Когда пожарные, поднятые по тревоге, прорвались к остаткам самолета сквозь заболоченный лес, некоторые из них падали в обморок, а остальные даже не пытались перебороть тошноту.
– Там было месиво, – скажет один из них позже журналистам. – Люди как грибы, раздавленные в корзинке. Гробы-то подвезли, больше ста гробов, да только пассажиров по кусочкам собирали в полотна из полиэтилена. Хорошо еще, что баки не рванули, успели потушить…
– Такого ужаса я даже в Чечне не видел, – признавался другой. – Целых тел не осталось. Даже охранников в бронежилетах по земле размазало. Человеческие кости позастревали в деревьях, а под ногами все красное… Бр-р, я теперь долго еще уснуть не смогу, боюсь. Мерещатся они мне. Закрываю глаза – и всюду кровь, кровь…
Телерепортеры, примчавшиеся из Катыни, будут бродить по колено в непролазной красной грязи, снимая искореженные фрагменты самолета: задранные к небу шасси, турбины, лохмотья фюзеляжа, зарывшуюся в землю кабину пилотов. Трупы в кадр не попадут – трупов там не останется. Подгонят самосвалы с песком, технику, милицию, войска, команды следователей и экспертов, оцепят место трагедии, и сводки с него заполнят мировой телеэфир, озвученные скороговорками дикторов, вещающих на всех языках:
– Катастрофа века! В результате крушения самолета «Ту-154» под Смоленском Польша лишилась президента, его ближайших соратников и военного командования страны. Погибли все девяносто шесть человек, находившихся на борту: восемь членов экипажа и восемьдесят восемь пассажиров – официальная делегация из Польши во главе со Стасом Корчиньским.
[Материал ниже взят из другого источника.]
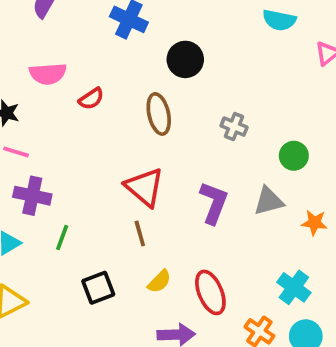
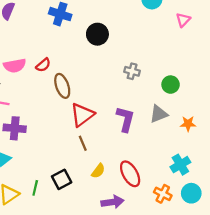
pink semicircle: (48, 74) -> (15, 66), moved
brown ellipse: (159, 114) -> (62, 86), moved
red triangle: (145, 187) -> (82, 115), turned 50
green line: (62, 237) -> (35, 188), moved
cyan cross: (294, 287) -> (180, 165), turned 30

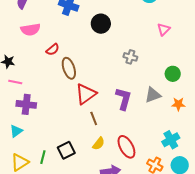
pink triangle: (183, 20) -> (164, 29), moved
pink semicircle: (15, 66) -> (30, 30), moved
green circle: (171, 85) -> (173, 74), moved
brown line: (83, 143) -> (94, 118), moved

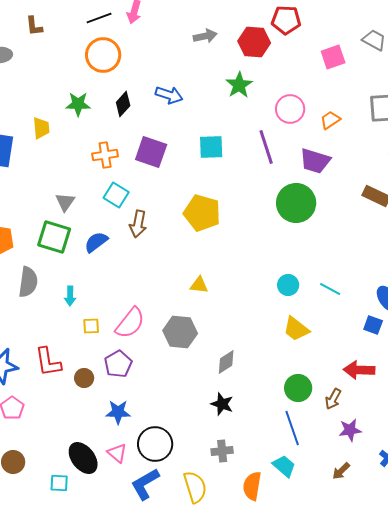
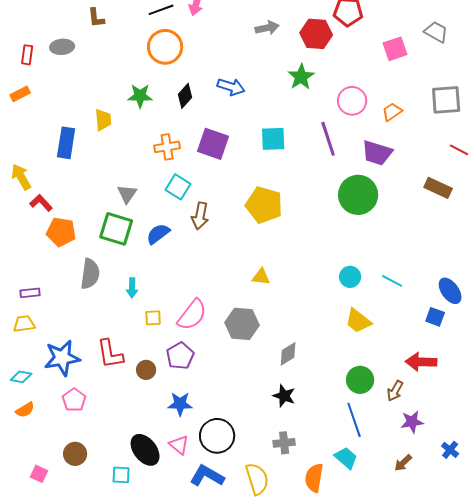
blue L-shape: (145, 484) -> (207, 476), turned 60

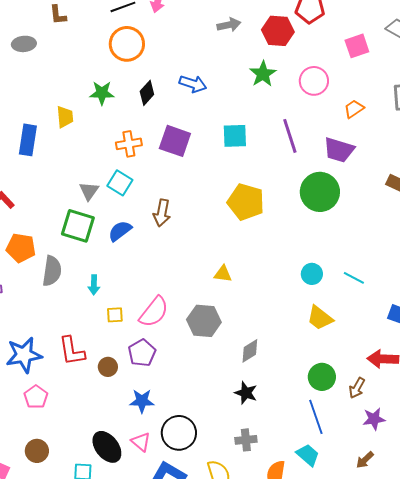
pink circle: (352, 101) -> (314, 81), moved
cyan square: (178, 187) -> (120, 183), moved
yellow pentagon: (264, 205) -> (246, 202), moved
orange pentagon: (61, 232) -> (21, 248), moved

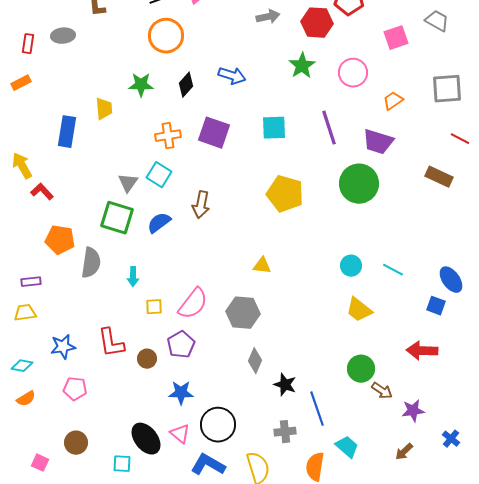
gray diamond: (250, 351) -> (255, 361), moved, turned -35
blue star: (24, 355) -> (63, 347), size x0.7
brown arrow: (357, 388) -> (382, 391), moved, turned -85
pink pentagon: (36, 397) -> (75, 389), turned -30
blue line: (316, 417) -> (317, 409), moved

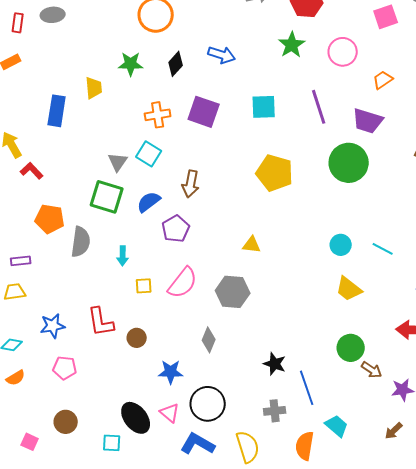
purple pentagon: (181, 345) -> (176, 229), moved
gray diamond: (255, 361) -> (209, 340), moved

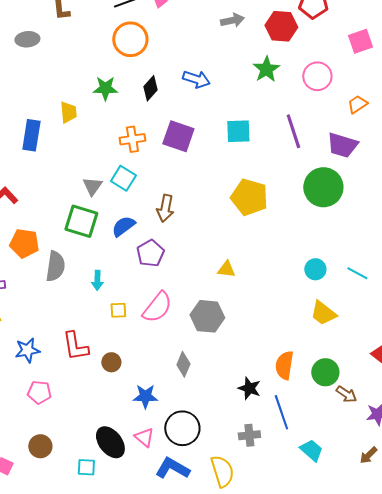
orange semicircle: (305, 446) -> (284, 365), moved

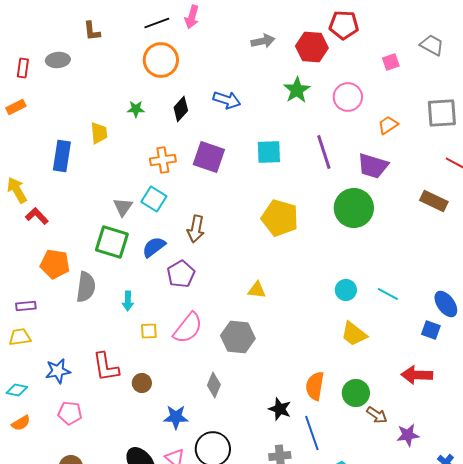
pink square: (360, 41) -> (391, 62), size x0.7
green star: (105, 88) -> (136, 109), size x0.7

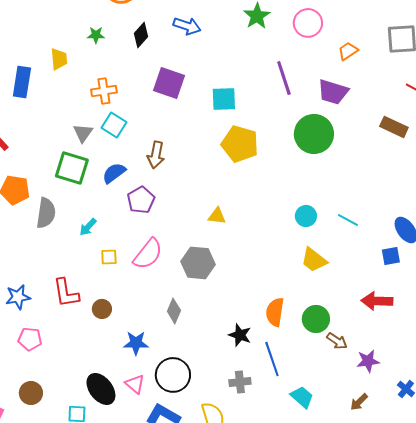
cyan square: (269, 152) -> (224, 99), moved
orange cross: (163, 160) -> (104, 91), moved
cyan arrow: (128, 301) -> (88, 227), turned 42
blue square: (431, 330) -> (391, 256), turned -30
Корчиньский, Корчиньский, Корчиньский… С утра до вечера, всю ночь напролет и в последующие дни, наполненные тревогой и скорбью, эта фамилия будет повторяться на все лады по всей планете.
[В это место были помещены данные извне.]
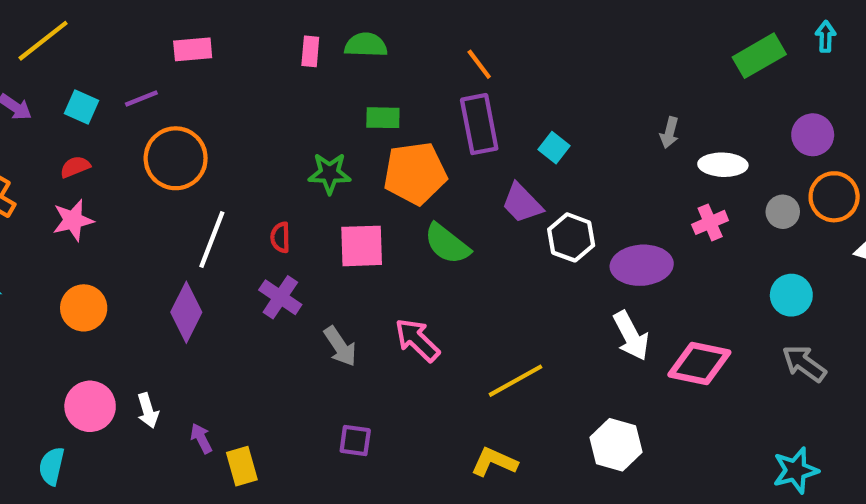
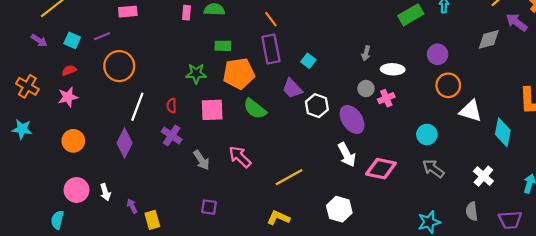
gray circle: (783, 212) -> (366, 89), moved
purple ellipse: (642, 265) -> (352, 119), turned 60

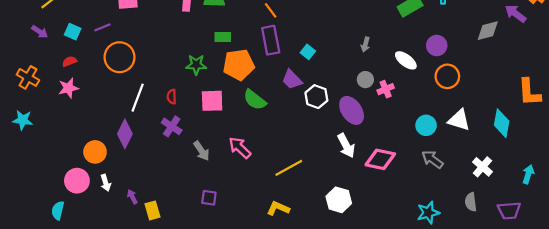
white ellipse: (393, 69) -> (406, 60), moved, turned 35
white triangle: (471, 111) -> (459, 120), moved
orange circle: (73, 141) -> (95, 152), moved

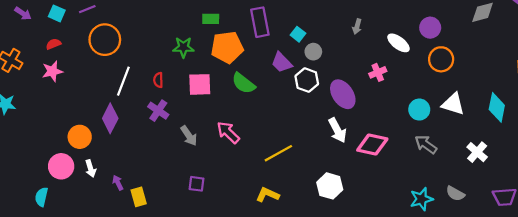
gray circle: (365, 80) -> (313, 52), moved
gray semicircle: (471, 202) -> (455, 194), moved, turned -54

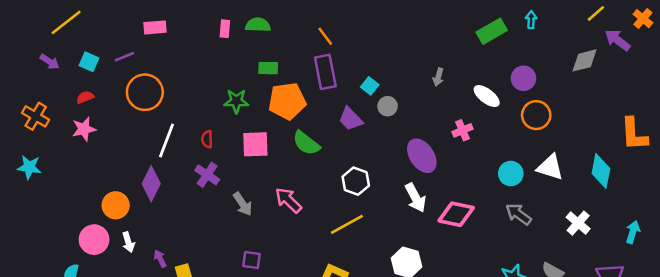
white hexagon: (307, 80) -> (356, 181), moved

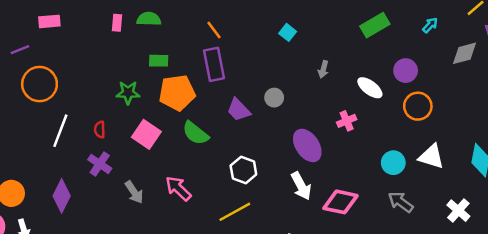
cyan arrow: (531, 20) -> (430, 25), moved, turned 42
cyan square: (370, 86) -> (288, 32), moved
pink square: (255, 144) -> (146, 134), turned 36
purple diamond: (151, 184) -> (62, 196), moved

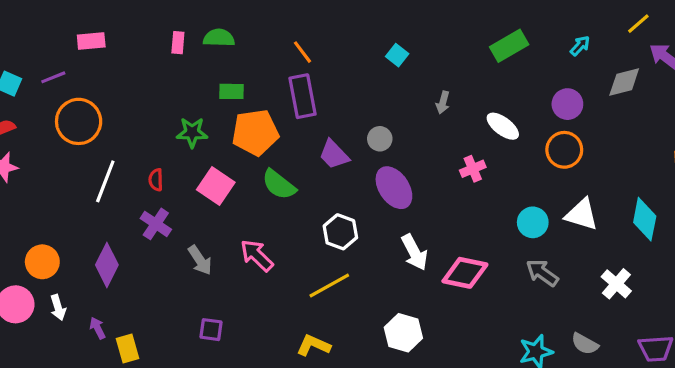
purple circle: (406, 71) -> (567, 104), moved
purple ellipse: (307, 145) -> (394, 188), moved

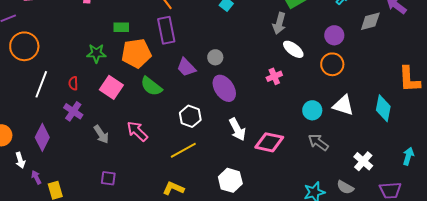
gray arrow: (443, 103) -> (279, 23), moved, size x1.5
white cross: (616, 284) -> (363, 161), moved
white arrow: (58, 308) -> (20, 160), moved

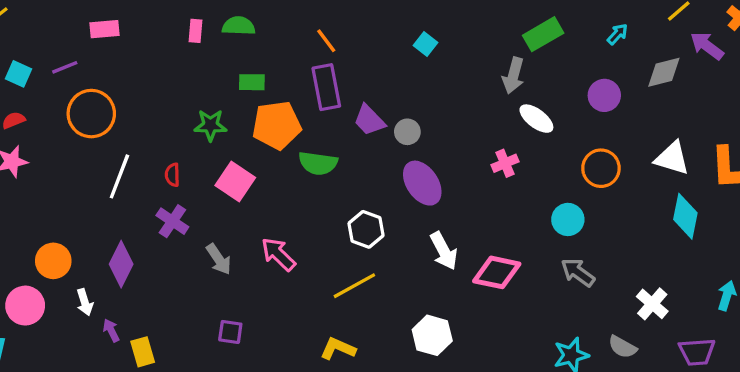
orange circle: (332, 64) -> (601, 168), moved
purple trapezoid: (186, 67) -> (369, 120), moved
green semicircle: (151, 86) -> (318, 163), moved, turned -30
white triangle: (343, 105) -> (672, 158), moved

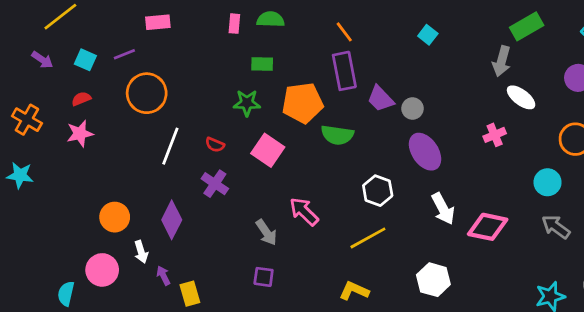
green rectangle: (252, 82) -> (262, 64), moved
red semicircle: (172, 175) -> (215, 145), turned -66
gray arrow: (219, 259) -> (266, 232), moved
pink circle: (25, 306) -> (102, 270), moved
Какой мощный, какой масштабный пиар! И какой черный…
Польша зажжет свечи и склонит головы в костелах, забыв о политических распрях на целую неделю, объявленную траурной. А над Европой поплывет облако черного пепла из исландского вулкана, который многим будет казаться дымом погребального костра.
И грозный призрак новой мировой войны поднимется вместе с этим дымом, хотя разглядят его лишь самые прозорливые.